BEGIN DATA EXTRACT

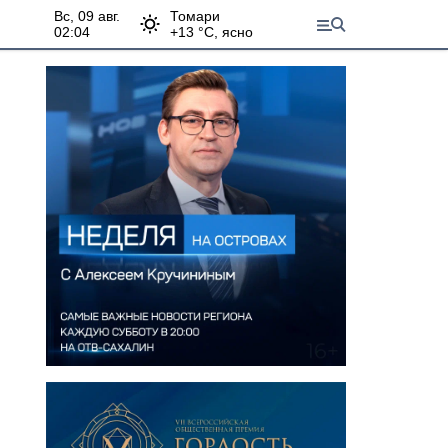
вс, 09 авг.
Томари
02:04
+
13
°С,
ясно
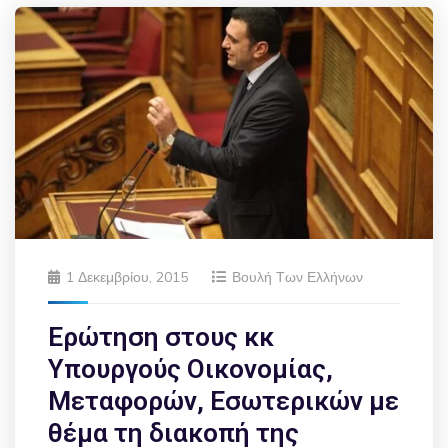
1 Δεκεμβρίου, 2015
Βουλή Των Ελλήνων
Ερώτηση στους κκ
Υπουργούς Οικονομίας,
Μεταφορών, Εσωτερικών με
θέμα τη διακοπή της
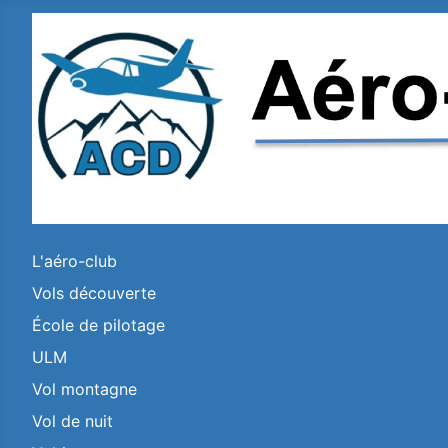
L'aéro-club
Vols découverte
École de pilotage
ULM
Vol montagne
Vol de nuit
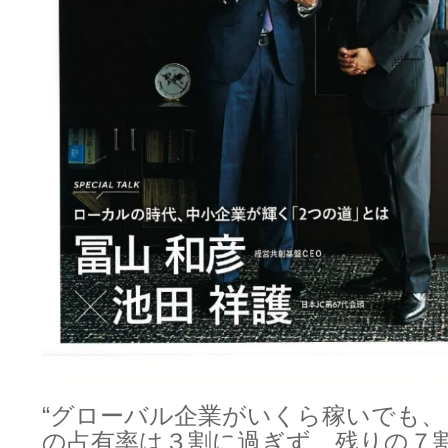
“グローバル企業がいくら稼いでも、
の占有率は３割に過ぎず、残りの７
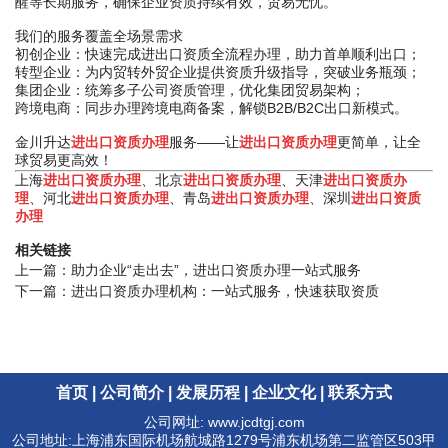
醒等长期服务，确保企业资质持续有效，贸易无忧。
我们的服务覆盖全场景需求
初创企业：快速完成进出口资质全流程办理，助力首单顺利出口；
转型企业：为内贸转外贸企业提供资质升级指导，突破业务瓶颈；
集团企业：统筹多子公司资质管理，优化集团贸易架构；
跨境电商：同步办理跨境电商备案，解锁B2B/B2C出口新模式。
金川升达
进出口资质办理
服务——让
进出口资质办理
更简单，让全
球贸易更高效！
进出口资质办理
进出口资质办理
进出口资质办
上海
、北京
、天津
理
进出口资质办理
进出口资质办理
进出口资质
、河北
、青岛
、深圳
办理
相关链接
上一篇：
助力企业“走出去”，进出口资质办理一站式服务
下一篇：
进出口资质办理机构：一站式服务，快速获取资质
首页
|
公司简介
|
发展历程
|
企业文化
|
联系方式
公司网址: www.jcdtgj.com
公司地址:上海浦东国际机场航城路1279号浦东机场第二监管区503甲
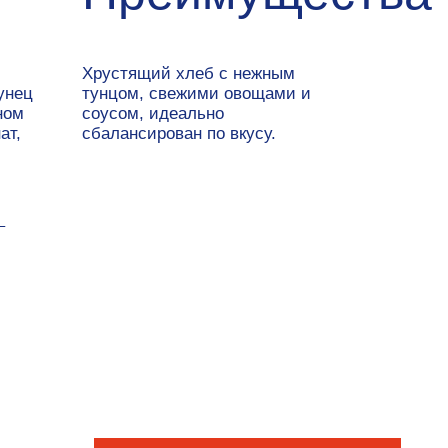
устящий хлеб с нежным
нцом, свежими овощами и
усом, идеально
лансирован по вкусу.
ЗАПРОСИТЬ ПРАЙС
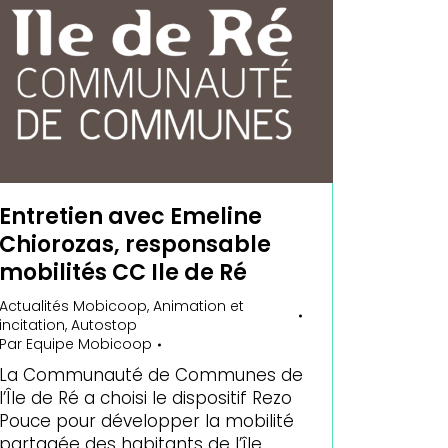
Entretien avec Emeline
Chiorozas, responsable
mobilités CC Ile de Ré
Actualités Mobicoop
,
Animation et
incitation
,
Autostop
Par
Equipe Mobicoop
La Communauté de Communes de
l’Île de Ré a choisi le dispositif Rezo
Pouce pour développer la mobilité
partagée des habitants de l’île.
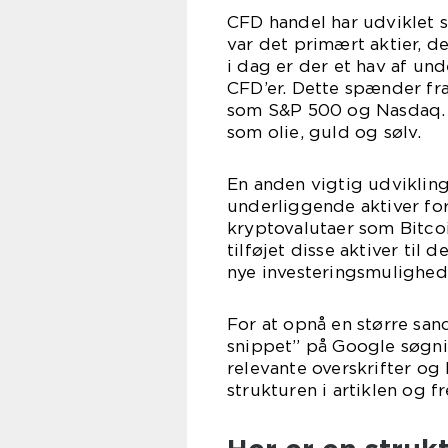
CFD handel har udviklet 
var det primært aktier, 
i dag er der et hav af un
CFD’er. Dette spænder fra
som S&P 500 og Nasdaq. I
som olie, guld og sølv.
En anden vigtig udvikling
underliggende aktiver for
kryptovalutaer som Bitc
tilføjet disse aktiver til
nye investeringsmulighede
For at opnå en større san
snippet” på Google søgni
relevante overskrifter og
strukturen i artiklen og 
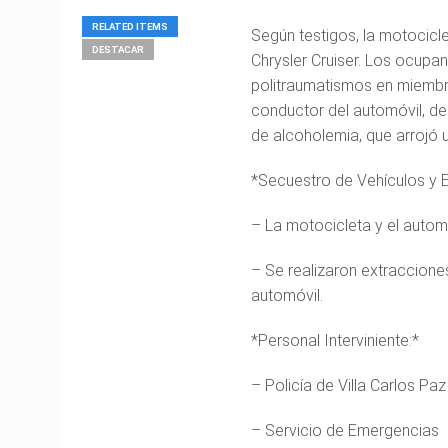
RELATED ITEMS
Según testigos, la motocicl
DESTACAR
Chrysler Cruiser. Los ocupa
politraumatismos en miembro
conductor del automóvil, de 
de alcoholemia, que arrojó u
*Secuestro de Vehículos y 
– La motocicleta y el automó
– Se realizaron extraccione
automóvil.
*Personal Interviniente:*
– Policía de Villa Carlos Paz
– Servicio de Emergencias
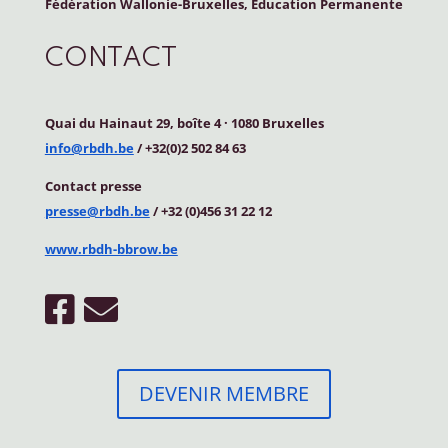
Fédération Wallonie-Bruxelles, Education Permanente
CONTACT
Quai du Hainaut 29, boîte 4
·
1080 Bruxelles
info@rbdh.be
/ +32(0)2 502 84 63
Contact
presse
presse@rbdh.be
/ +32 (0)456 31 22 12
www.rbdh-bbrow.be
DEVENIR MEMBRE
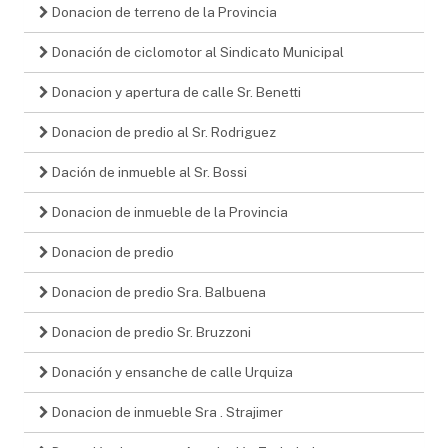
Donacion de terreno de la Provincia
Donación de ciclomotor al Sindicato Municipal
Donacion y apertura de calle Sr. Benetti
Donacion de predio al Sr. Rodriguez
Dación de inmueble al Sr. Bossi
Donacion de inmueble de la Provincia
Donacion de predio
Donacion de predio Sra. Balbuena
Donacion de predio Sr. Bruzzoni
Donación y ensanche de calle Urquiza
Donacion de inmueble Sra . Strajimer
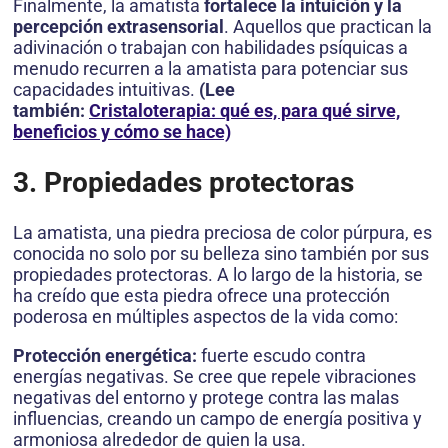
Finalmente, la amatista
fortalece la intuición y la
percepción extrasensorial
. Aquellos que practican la
adivinación o trabajan con habilidades psíquicas a
menudo recurren a la amatista para potenciar sus
capacidades intuitivas.
(Lee
también:
Cristaloterapia: qué es, para qué sirve,
beneficios y cómo se hace)
3. Propiedades protectoras
La amatista, una piedra preciosa de color púrpura, es
conocida no solo por su belleza sino también por sus
propiedades protectoras. A lo largo de la historia, se
ha creído que esta piedra ofrece una protección
poderosa en múltiples aspectos de la vida como:
Protección energética:
fuerte escudo contra
energías negativas. Se cree que repele vibraciones
negativas del entorno y protege contra las malas
influencias, creando un campo de energía positiva y
armoniosa alrededor de quien la usa.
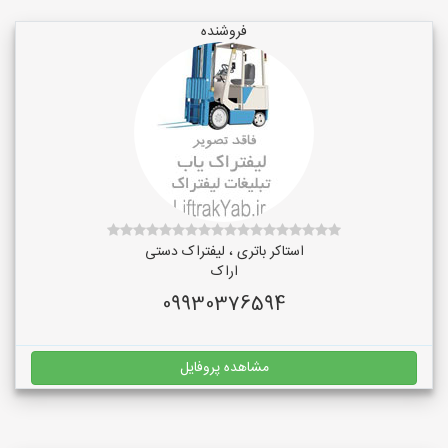
فروشنده
استاکر باتری ، لیفتراک دستی
اراک
09930376594
مشاهده پروفایل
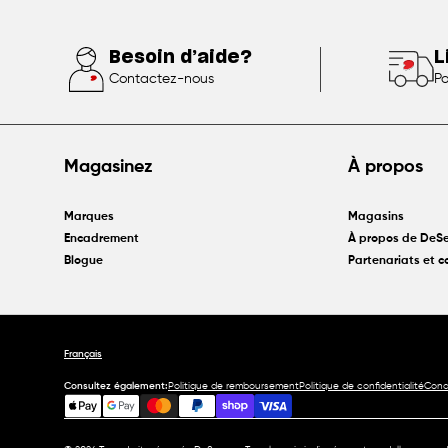
Besoin d’aide?
L
Contactez-nous
Po
Magasinez
À propos
Marques
Magasins
Encadrement
À propos de DeSe
Blogue
Partenariats et 
Français
Consultez également:
Politique de remboursement
Politique de confidentialité
Condi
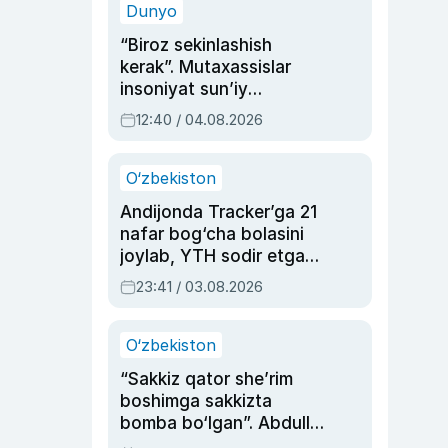
Dunyo
“Biroz sekinlashish
kerak”. Mutaxassislar
insoniyat sun’iy
intellektni boshqara
12:40 / 04.08.2026
olmay qolishidan xavotir
bildirdi
O‘zbekiston
Andijonda Tracker’ga 21
nafar bog‘cha bolasini
joylab, YTH sodir etgan
ayolga sud hukmi o‘qildi
23:41 / 03.08.2026
O‘zbekiston
“Sakkiz qator she’rim
boshimga sakkizta
bomba bo‘lgan”. Abdulla
Oripovni siyosiy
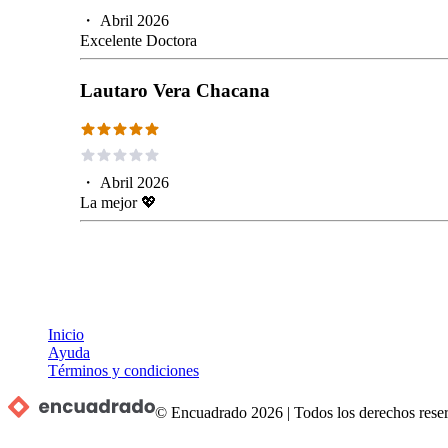
・
Abril 2026
Excelente Doctora
Lautaro Vera Chacana
・
Abril 2026
La mejor 💖
Inicio
Ayuda
Términos y condiciones
© Encuadrado
2026
|
Todos los derechos rese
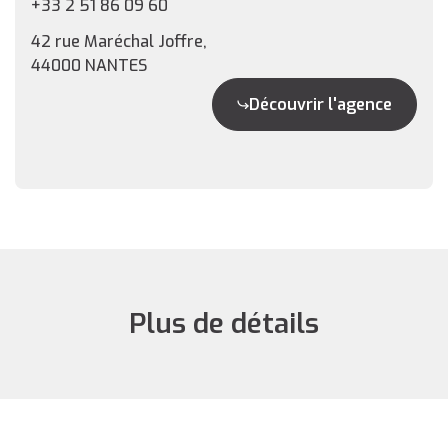
+33 2 51 86 09 60
42 rue Maréchal Joffre,
44000 NANTES
Découvrir l'agence
Plus de détails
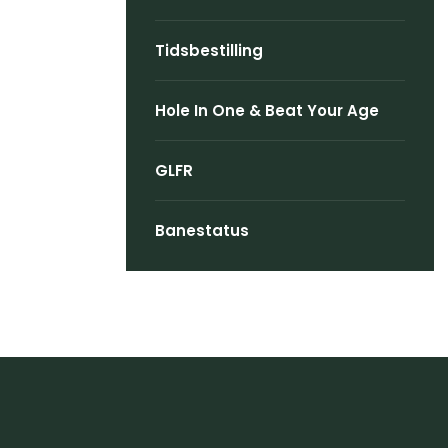
Tidsbestilling
Hole In One & Beat Your Age
GLFR
Banestatus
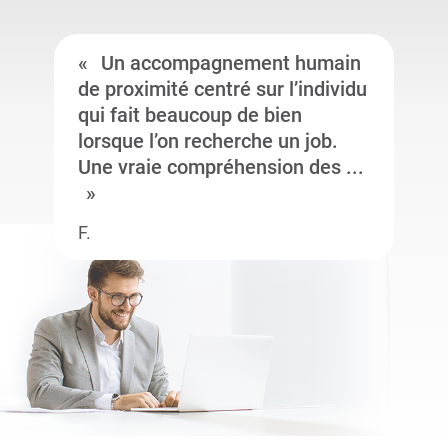
Un accompagnement humain
de proximité centré sur l’individu
qui fait beaucoup de bien
lorsque l’on recherche un job.
Une vraie compréhension des ...
F.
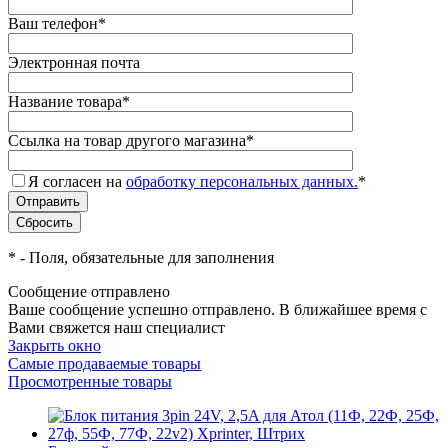
Ваш телефон
*
Электронная почта
Название товара
*
Ссылка на товар другого магазина
*
Я согласен на
обработку персональных данных.
*
*
- Поля, обязательные для заполнения
Сообщение отправлено
Ваше сообщение успешно отправлено. В ближайшее время с
Вами свяжется наш специалист
Закрыть окно
Самые продаваемые товары
Просмотренные товары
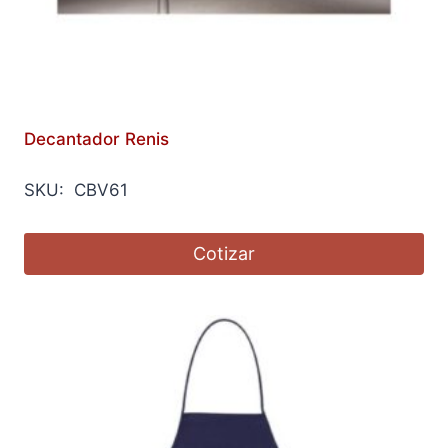
Decantador Renis
SKU: CBV61
Cotizar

END DATA EXTRACT

WORK REQUIRED: The stretch to restate runs from the line above containing "underliggende aktiver for" through the line containing "Villa Carlos Paz". Copy it word for word, ends included, without pictures.

WRITTEN SOLUTION:
underliggende aktiver for
kryptovalutaer som Bitc
tilføjet disse aktiver til
nye investeringsmulighede
For at opnå en større san
snippet” på Google søgni
relevante overskrifter og
strukturen i artiklen og 
RELATED ITEMS
Según testigos, la motocicl
DESTACAR
Chrysler Cruiser. Los ocupa
politraumatismos en miembro
conductor del automóvil, de 
de alcoholemia, que arrojó u
*Secuestro de Vehículos y 
– La motocicleta y el automó
– Se realizaron extraccione
automóvil.
*Personal Interviniente:*
– Policía de Villa Carlos Paz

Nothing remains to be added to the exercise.